Parallel processing of multiple requests
The LLPTW can handle multiple requests simultaneously, with the number of parallel processes equal to the number of entries in the LLPTW. If there are duplicate requests among them, the LLPTW does not merge them but records these requests and shares the memory access results to avoid redundant memory accesses. Each entry in the LLPTW maintains the state of memory access through a state machine. When the LLPTW receives a new request, it compares the address of the new request with those of existing requests. If the addresses match, the state of the existing request is copied to the new request. Thus, requests with the same address can share memory access results, avoiding redundant access requests.
Send PTW requests to memory
Similar to the behavior of the Page Table Walker, the LLPTW can also send PTW requests to memory. The LLPTW merges duplicate requests and shares memory access results to avoid redundant memory accesses. Since the data returned by memory is relatively large (512 bits), the returned results are not stored in the LLPTW. If a PTW request is sent to the LLPTW while it is awaiting a memory response for a previously sent PTW request, and the physical address of the new request matches the physical address returned by memory, the new request is forwarded to the Miss queue to await the next access to the Page Cache.

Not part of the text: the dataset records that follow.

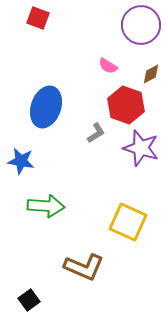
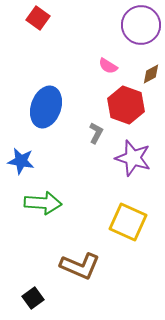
red square: rotated 15 degrees clockwise
gray L-shape: rotated 30 degrees counterclockwise
purple star: moved 8 px left, 10 px down
green arrow: moved 3 px left, 3 px up
brown L-shape: moved 4 px left, 1 px up
black square: moved 4 px right, 2 px up
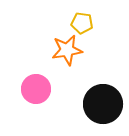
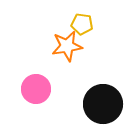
yellow pentagon: moved 1 px down
orange star: moved 4 px up
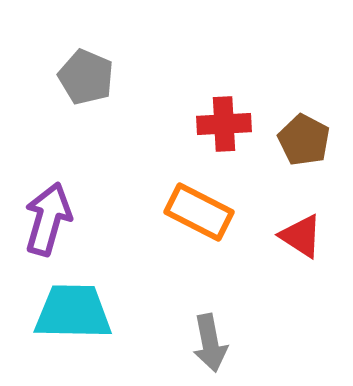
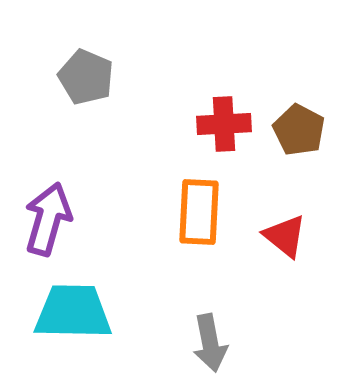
brown pentagon: moved 5 px left, 10 px up
orange rectangle: rotated 66 degrees clockwise
red triangle: moved 16 px left; rotated 6 degrees clockwise
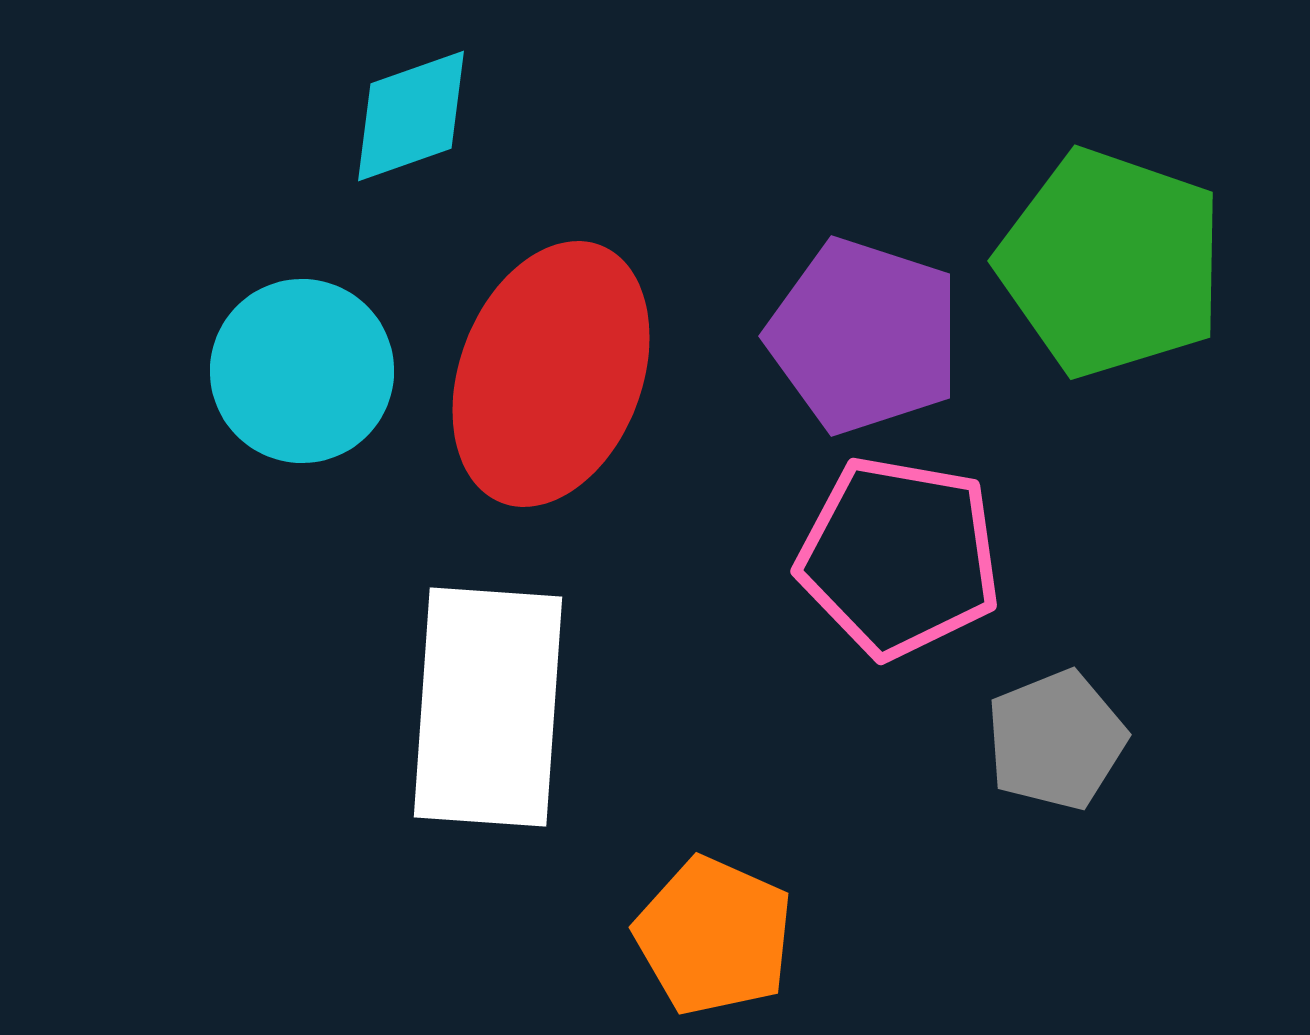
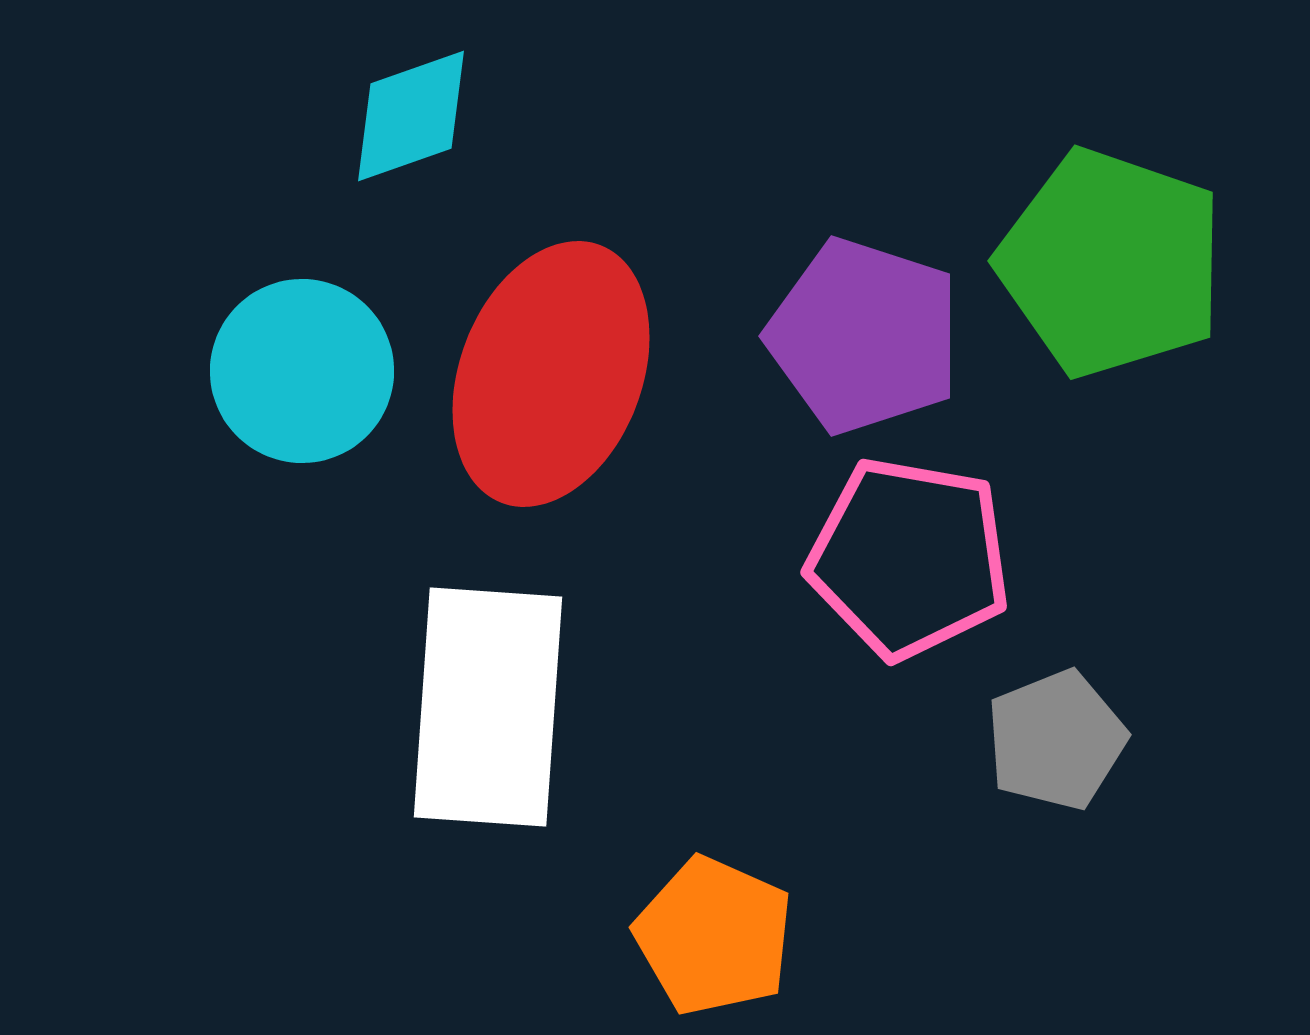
pink pentagon: moved 10 px right, 1 px down
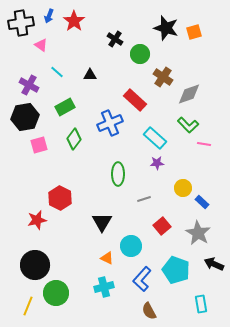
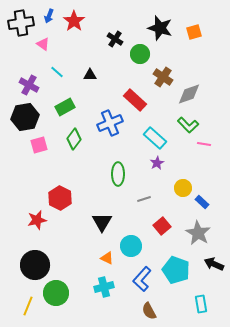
black star at (166, 28): moved 6 px left
pink triangle at (41, 45): moved 2 px right, 1 px up
purple star at (157, 163): rotated 24 degrees counterclockwise
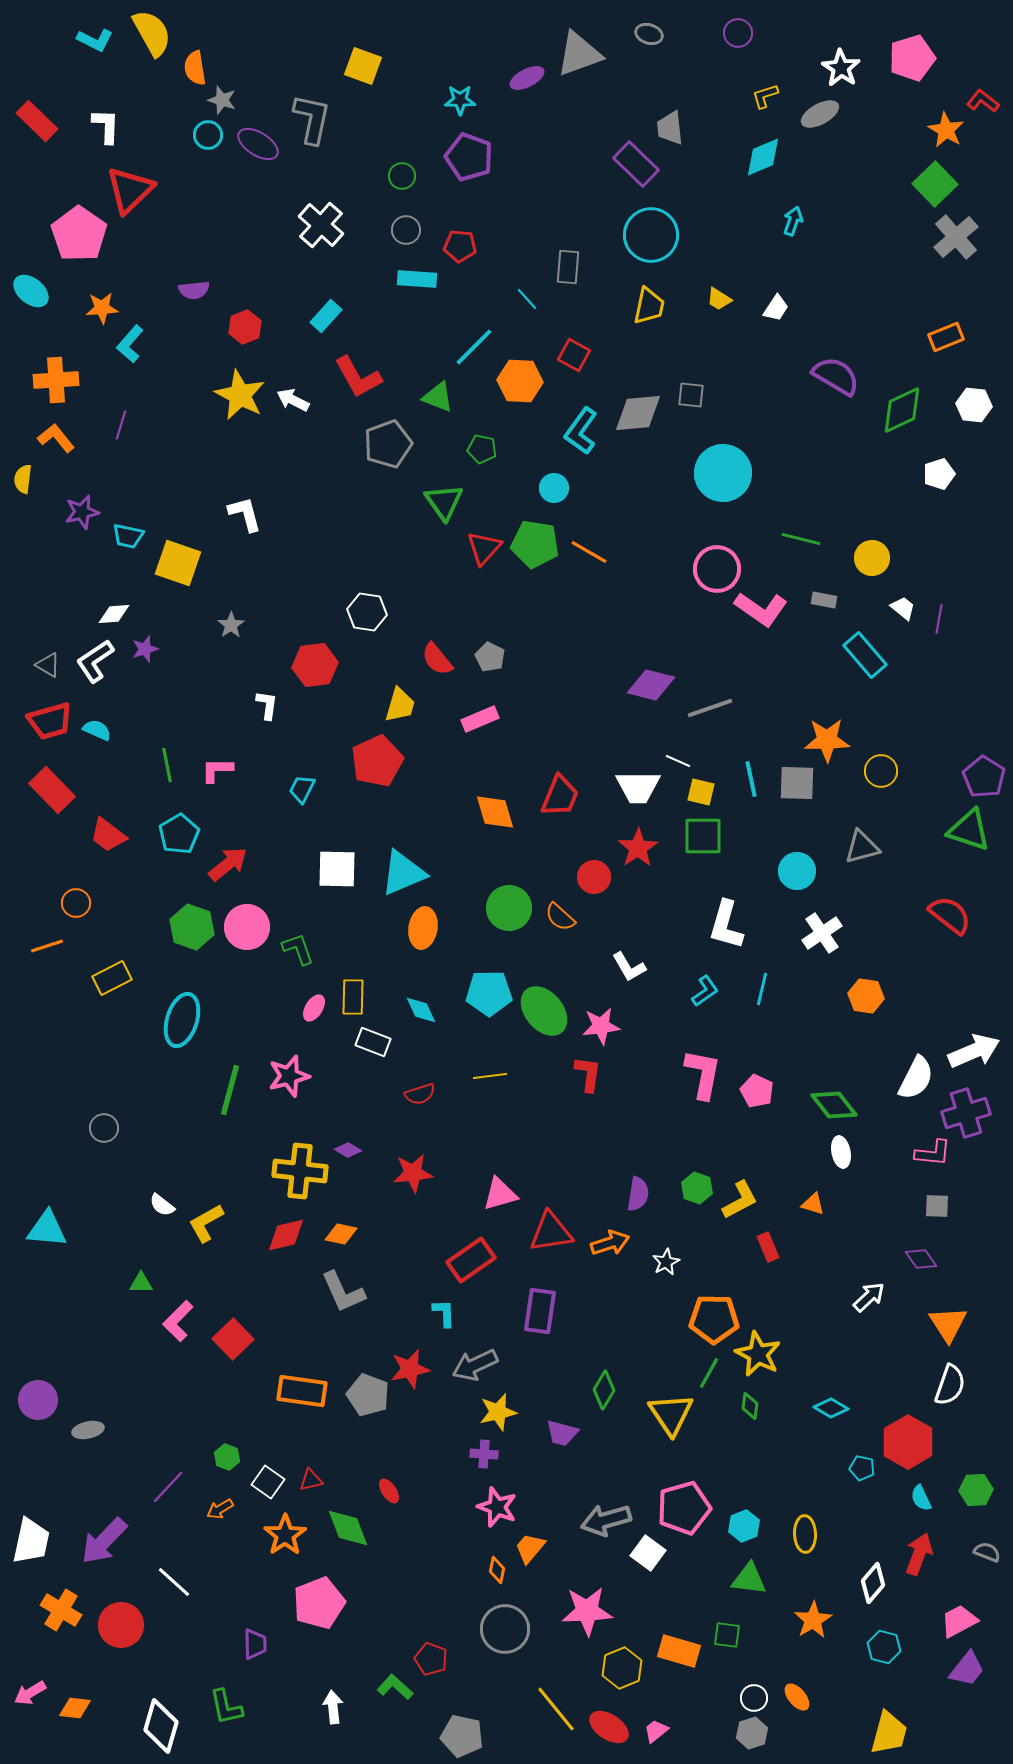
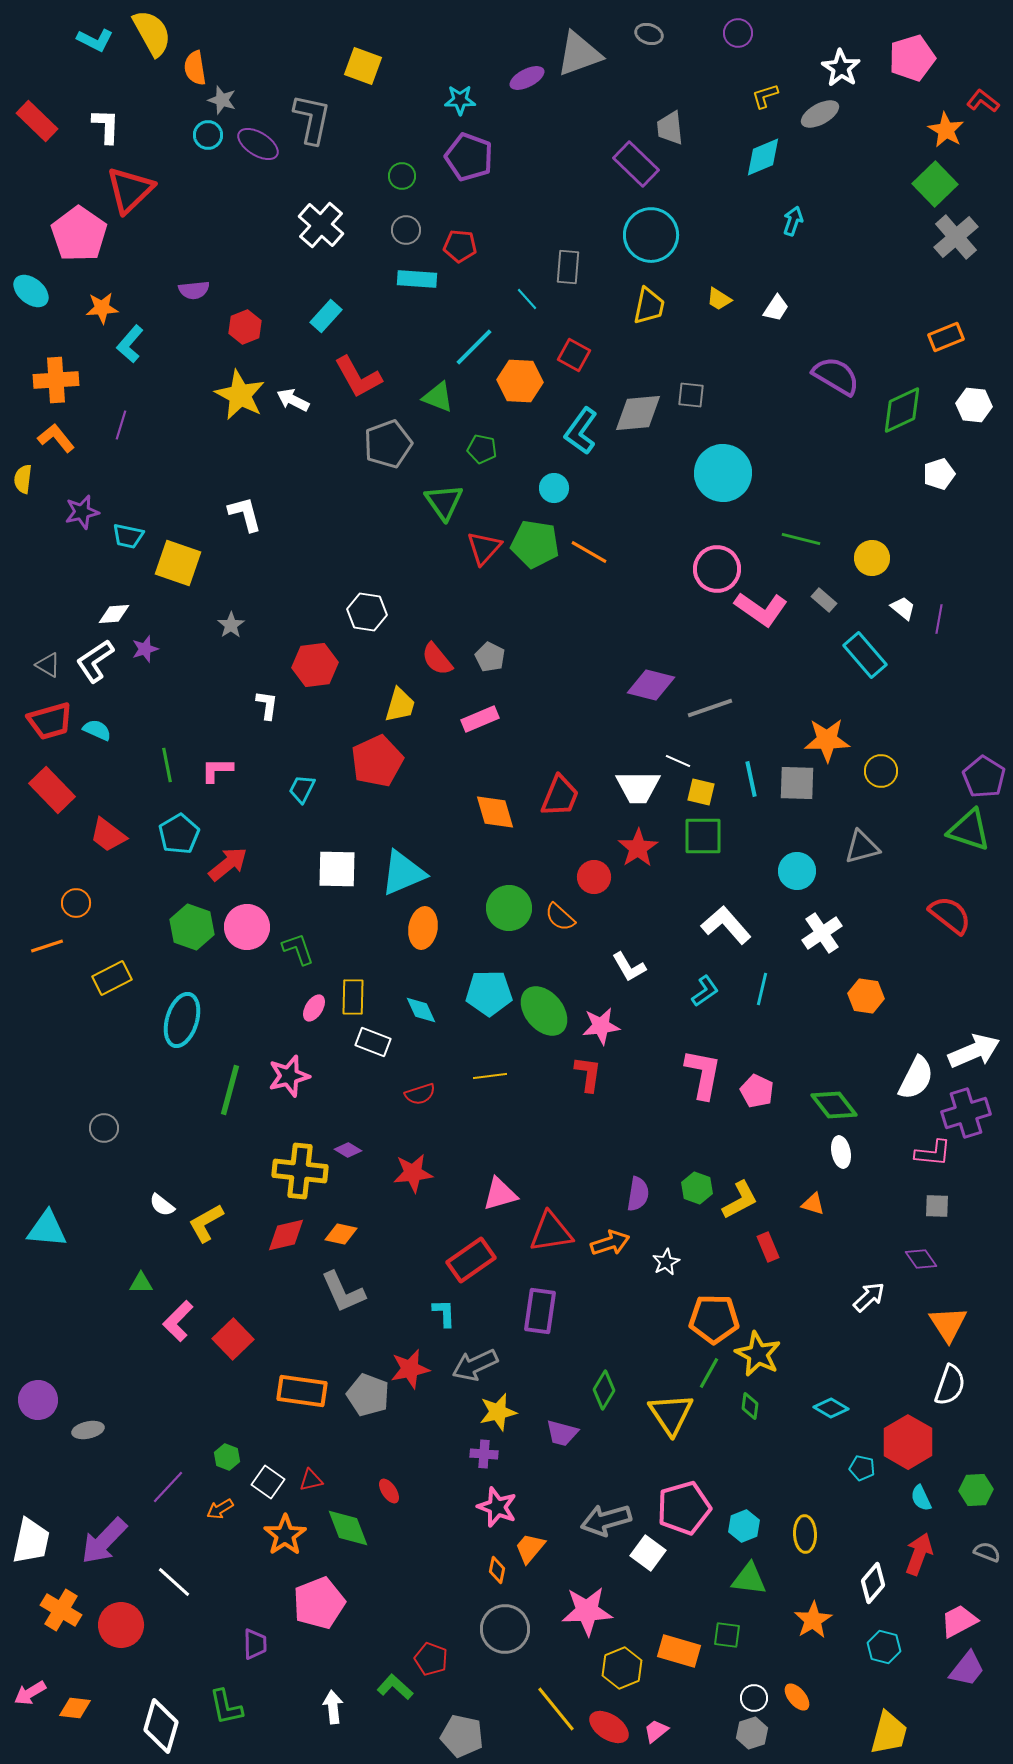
gray rectangle at (824, 600): rotated 30 degrees clockwise
white L-shape at (726, 925): rotated 123 degrees clockwise
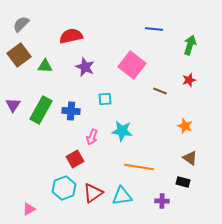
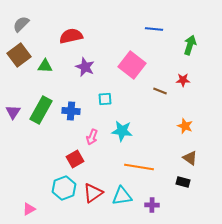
red star: moved 6 px left; rotated 16 degrees clockwise
purple triangle: moved 7 px down
purple cross: moved 10 px left, 4 px down
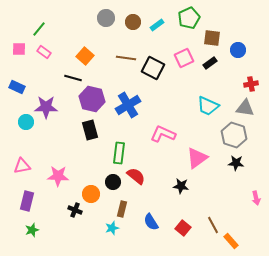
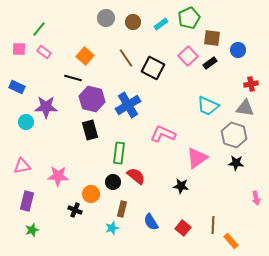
cyan rectangle at (157, 25): moved 4 px right, 1 px up
brown line at (126, 58): rotated 48 degrees clockwise
pink square at (184, 58): moved 4 px right, 2 px up; rotated 18 degrees counterclockwise
brown line at (213, 225): rotated 30 degrees clockwise
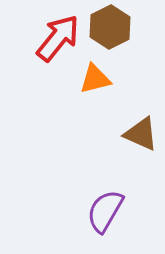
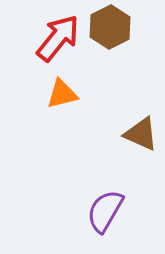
orange triangle: moved 33 px left, 15 px down
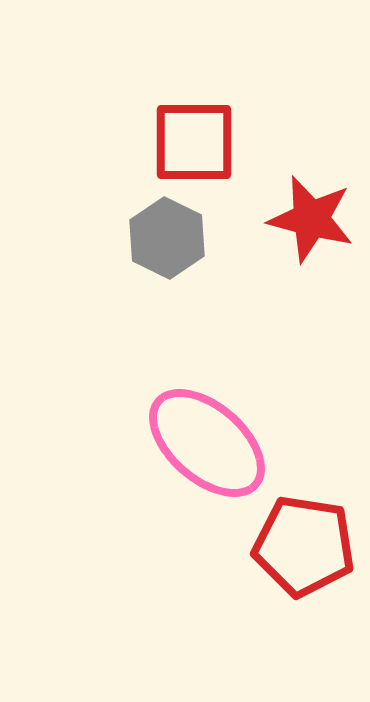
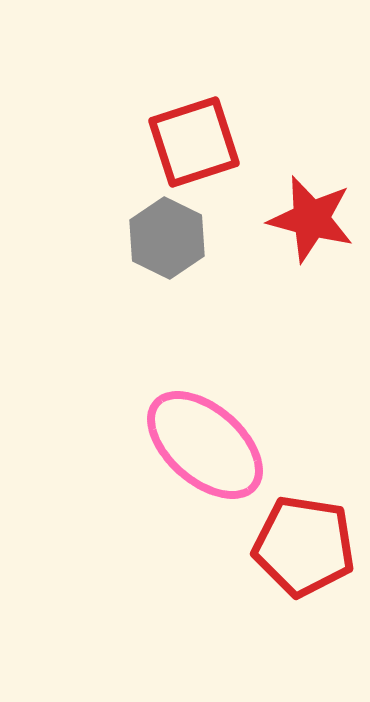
red square: rotated 18 degrees counterclockwise
pink ellipse: moved 2 px left, 2 px down
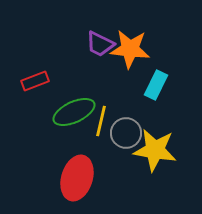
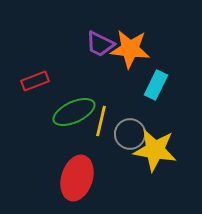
gray circle: moved 4 px right, 1 px down
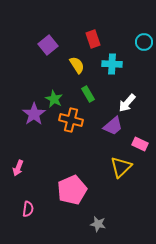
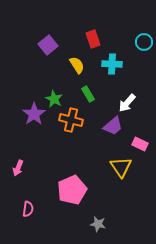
yellow triangle: rotated 20 degrees counterclockwise
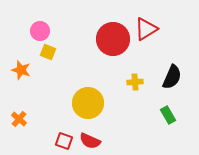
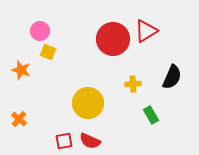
red triangle: moved 2 px down
yellow cross: moved 2 px left, 2 px down
green rectangle: moved 17 px left
red square: rotated 30 degrees counterclockwise
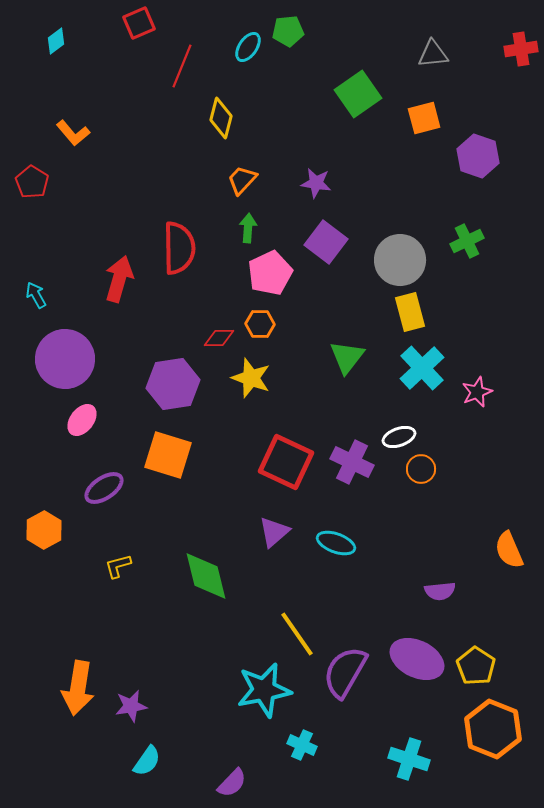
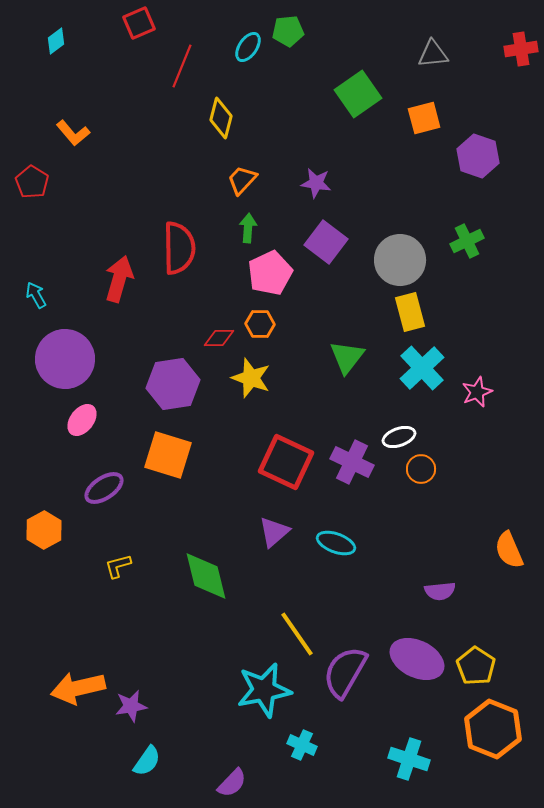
orange arrow at (78, 688): rotated 68 degrees clockwise
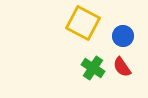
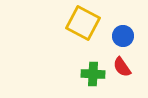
green cross: moved 6 px down; rotated 30 degrees counterclockwise
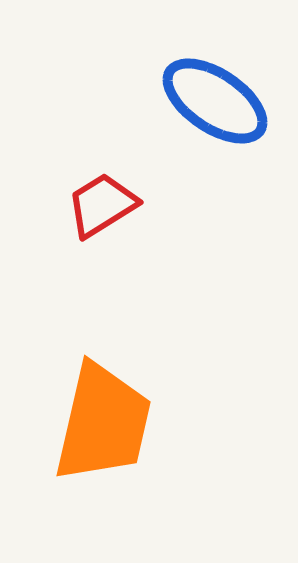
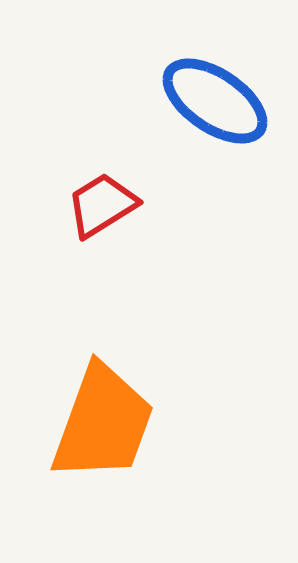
orange trapezoid: rotated 7 degrees clockwise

Send a refill signal to the Page Cache
The logic for the Last Level Page Table Walker to send a refill signal to the Page Cache is similar to that of the Page Table Walker and will not be elaborated here.
Exception Handling Mechanism
An access fault exception may occur in the Last Level Page Table Walker and will be delivered to the L1 TLB. The L1 TLB handles it based on the request source. Refer to Section 6 of this document: Exception Handling Mechanism.
Support second stage translation
Four new states have been added: state_hptw_req, state_hptw_resp, state_last_hptw_req, and state_last_hptw_resp. When a two-stage translation request enters the LLPTW, it first performs a second-stage translation to obtain the actual physical address of the third-level page table. After address checking and memory access, once the third-level page table is obtained, another second-stage translation is required before returning to obtain the final physical address.
Each entry has been augmented with an hptw resp structure to store the results of each second-stage translation. Upon the first second-stage translation, when hptw returns, all entries are checked. If a memory access request for the same cacheline has already been issued, it directly enters the mem waiting phase.
The LLPTW introduces additional arbiters for the second-stage translation. hyper_arb1 is used for the first second-stage address translation, corresponding to the hptw req state; hyper_arb2 is used for the second second-stage address translation, corresponding to the last hptw req state. The input of hptw_req_arb consists of hyper_arb1 and hyper_arb2, and the output is the hptw request signal from the LLPTW.
Overall Block Diagram
Although the Last Level Page Table Walker can process multiple accesses to the last-level page table in parallel, its internal logic, like the Page Table Walker, is implemented via a state machine. This section describes the state transition diagram and transition relationships of the state machine. For the connection relationships between the Last Level Page Table Walker and other modules in the L2 TLB, refer to Section 5.3.3.
The state transition diagram of the state machine is shown in 此图, which illustrates the state transitions for requests involving non-two-stage address translation.

After adding the virtualization extension, the state machine of the LLPTW when receiving a two-stage address translation request is as shown in 此图.

Requests entering the LLPTW do not all start from the idle state. Depending on the existing entries in the LLPTW, they may enter idle, addr_check, mem_waiting, mem_out, or cache states. For two-stage address translation requests, they may enter hptw_req, cache, mem_waiting, or last_hptw_req states.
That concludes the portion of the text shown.